What my concern is, what about the next time? Are we always right? And what happens if the Internet gets it wrong? We know trained law enforcement and investigators can make errors. But there is a process to exonerate people in that position.
In the world of social media and the Internet, there isn’t a process. And in a world where your online life can have real, physical consequences, is that a problem?
Where are we going in a society where this stuff gets played out in real, digital time?
What can we learn from this? First, your online persona is just that: a persona. It can be whatever YOU make it, but it is not necessarily you. And everyone else out there can do the exact same thing.
Second, knowing this, maybe we shouldn’t equate a social media follower or friend as someone we truly know as well as a close friend. Numbers are cool, you may even get a little edification from your Internet popularity, but don’t equate it with real life. The people you talk to online may not be the person they seem.
Third, while these movements have exposed some really bad behavior on the parts of some, maybe we need to realize that due process doesn’t exist on the Internet. Will that change how we look at things? I’m not sure. Maybe we are too far down the virtual rabbit hole to come back.

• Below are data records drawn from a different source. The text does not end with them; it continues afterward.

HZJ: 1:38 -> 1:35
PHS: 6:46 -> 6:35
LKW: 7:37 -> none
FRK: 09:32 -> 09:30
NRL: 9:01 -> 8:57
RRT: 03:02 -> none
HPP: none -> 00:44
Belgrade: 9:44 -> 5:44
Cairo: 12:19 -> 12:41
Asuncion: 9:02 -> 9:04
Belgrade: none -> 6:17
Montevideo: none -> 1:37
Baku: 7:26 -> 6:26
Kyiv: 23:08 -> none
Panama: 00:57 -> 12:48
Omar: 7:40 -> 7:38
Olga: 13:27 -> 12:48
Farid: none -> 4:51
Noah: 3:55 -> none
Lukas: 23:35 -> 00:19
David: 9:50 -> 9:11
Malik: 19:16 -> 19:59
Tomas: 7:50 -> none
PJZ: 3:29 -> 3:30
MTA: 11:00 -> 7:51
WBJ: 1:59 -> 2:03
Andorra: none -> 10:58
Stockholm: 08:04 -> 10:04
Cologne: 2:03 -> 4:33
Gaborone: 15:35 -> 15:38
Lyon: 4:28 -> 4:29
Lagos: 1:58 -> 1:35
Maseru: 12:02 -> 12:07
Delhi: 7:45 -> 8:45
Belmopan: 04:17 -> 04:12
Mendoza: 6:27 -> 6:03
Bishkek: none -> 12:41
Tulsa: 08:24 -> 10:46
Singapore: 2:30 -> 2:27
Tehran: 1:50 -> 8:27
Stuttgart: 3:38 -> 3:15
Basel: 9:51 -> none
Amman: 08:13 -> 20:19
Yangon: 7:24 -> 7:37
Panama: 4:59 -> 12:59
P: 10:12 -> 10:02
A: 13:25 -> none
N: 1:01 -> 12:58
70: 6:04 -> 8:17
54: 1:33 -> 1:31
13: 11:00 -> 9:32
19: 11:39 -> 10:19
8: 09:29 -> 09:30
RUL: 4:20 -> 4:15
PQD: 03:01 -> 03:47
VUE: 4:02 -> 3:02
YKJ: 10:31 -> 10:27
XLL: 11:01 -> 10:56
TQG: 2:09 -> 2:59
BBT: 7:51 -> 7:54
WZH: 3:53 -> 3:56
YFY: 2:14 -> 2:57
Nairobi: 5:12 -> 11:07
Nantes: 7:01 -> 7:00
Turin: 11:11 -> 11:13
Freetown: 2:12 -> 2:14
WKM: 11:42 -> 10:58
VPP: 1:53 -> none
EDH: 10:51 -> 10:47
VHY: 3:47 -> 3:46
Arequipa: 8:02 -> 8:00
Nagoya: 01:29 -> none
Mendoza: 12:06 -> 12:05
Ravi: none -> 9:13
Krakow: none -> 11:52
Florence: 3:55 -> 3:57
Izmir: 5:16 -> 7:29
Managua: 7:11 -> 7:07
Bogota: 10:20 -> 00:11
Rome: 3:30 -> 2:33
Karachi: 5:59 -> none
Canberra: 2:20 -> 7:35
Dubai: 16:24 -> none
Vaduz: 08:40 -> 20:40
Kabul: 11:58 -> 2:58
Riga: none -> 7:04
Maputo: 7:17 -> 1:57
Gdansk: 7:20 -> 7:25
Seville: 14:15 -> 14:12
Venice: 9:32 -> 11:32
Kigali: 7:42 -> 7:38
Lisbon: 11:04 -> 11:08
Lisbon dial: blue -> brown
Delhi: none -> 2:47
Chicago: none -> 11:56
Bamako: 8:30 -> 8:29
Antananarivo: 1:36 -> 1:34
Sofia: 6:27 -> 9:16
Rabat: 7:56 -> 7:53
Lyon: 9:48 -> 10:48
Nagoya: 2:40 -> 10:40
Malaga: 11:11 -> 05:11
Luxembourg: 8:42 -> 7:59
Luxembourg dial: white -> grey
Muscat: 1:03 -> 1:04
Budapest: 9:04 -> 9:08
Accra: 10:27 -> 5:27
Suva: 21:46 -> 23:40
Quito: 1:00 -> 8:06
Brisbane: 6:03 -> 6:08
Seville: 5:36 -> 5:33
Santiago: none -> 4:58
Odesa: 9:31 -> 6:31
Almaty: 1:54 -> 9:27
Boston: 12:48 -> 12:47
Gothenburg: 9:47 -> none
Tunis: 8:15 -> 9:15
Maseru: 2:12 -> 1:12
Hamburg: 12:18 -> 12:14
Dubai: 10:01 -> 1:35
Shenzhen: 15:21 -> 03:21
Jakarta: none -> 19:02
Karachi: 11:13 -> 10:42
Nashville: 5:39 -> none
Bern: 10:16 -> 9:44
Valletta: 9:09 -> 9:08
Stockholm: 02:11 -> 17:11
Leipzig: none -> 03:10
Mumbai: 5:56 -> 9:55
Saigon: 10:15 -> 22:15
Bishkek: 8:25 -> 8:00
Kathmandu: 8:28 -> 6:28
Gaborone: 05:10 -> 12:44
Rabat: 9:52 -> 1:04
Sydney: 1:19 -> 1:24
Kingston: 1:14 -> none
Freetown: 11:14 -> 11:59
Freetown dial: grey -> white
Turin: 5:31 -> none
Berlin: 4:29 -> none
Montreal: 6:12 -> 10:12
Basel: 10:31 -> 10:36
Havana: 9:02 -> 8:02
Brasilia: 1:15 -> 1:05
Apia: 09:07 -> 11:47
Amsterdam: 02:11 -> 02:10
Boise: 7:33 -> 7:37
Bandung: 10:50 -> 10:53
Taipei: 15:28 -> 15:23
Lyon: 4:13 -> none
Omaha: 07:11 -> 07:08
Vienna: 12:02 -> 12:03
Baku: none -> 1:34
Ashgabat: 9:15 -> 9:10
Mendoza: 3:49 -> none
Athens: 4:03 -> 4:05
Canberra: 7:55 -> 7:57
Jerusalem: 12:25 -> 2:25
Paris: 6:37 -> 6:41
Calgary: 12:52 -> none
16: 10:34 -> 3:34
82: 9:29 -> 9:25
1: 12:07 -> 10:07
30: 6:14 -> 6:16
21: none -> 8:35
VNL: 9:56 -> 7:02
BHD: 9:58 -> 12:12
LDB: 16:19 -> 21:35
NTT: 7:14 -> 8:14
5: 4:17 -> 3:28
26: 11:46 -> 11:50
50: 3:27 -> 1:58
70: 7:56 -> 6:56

For the record, I believe the accounts of victims who show courage and come forward to expose abusive behavior. Nobody reading this should take my words any other way. Period.
I’m disgusted that Medical Student was treated this way. As a father, husband, and human being, Medical Student was victimized in multiple ways. In my final analysis, this case is clear cut. Surgeon is 100% wrong. If Medical Student was my colleague, friend, relative, or anyone I knew personally, I would encourage them to speak to law enforcement.
Finally, people need to understand that what you do on the Internet is by no means anonymous. Whatever it is, someone, somewhere knows what you’re doing out there. There is no hiding forever, on a medium that has no expiration date. My profile, my comments, retweets, posts, blogs, etc. are all out there. Forever. And available for anyone who wants to do background on me to find and share.
If you’re one of those people that do not have to worry about this, one who treats people with respect and decency, you’re probably OK. And that’s great. Keep it up. We need more of you online and in social media. It’s a great tool when used the right way.
But if you’re one of the others, the ones like Surgeon, who think that the Internet gives you ability to hide behind false identities and cause others pain and grief, just remember that eventually, you’ll be found by someone who will put it together.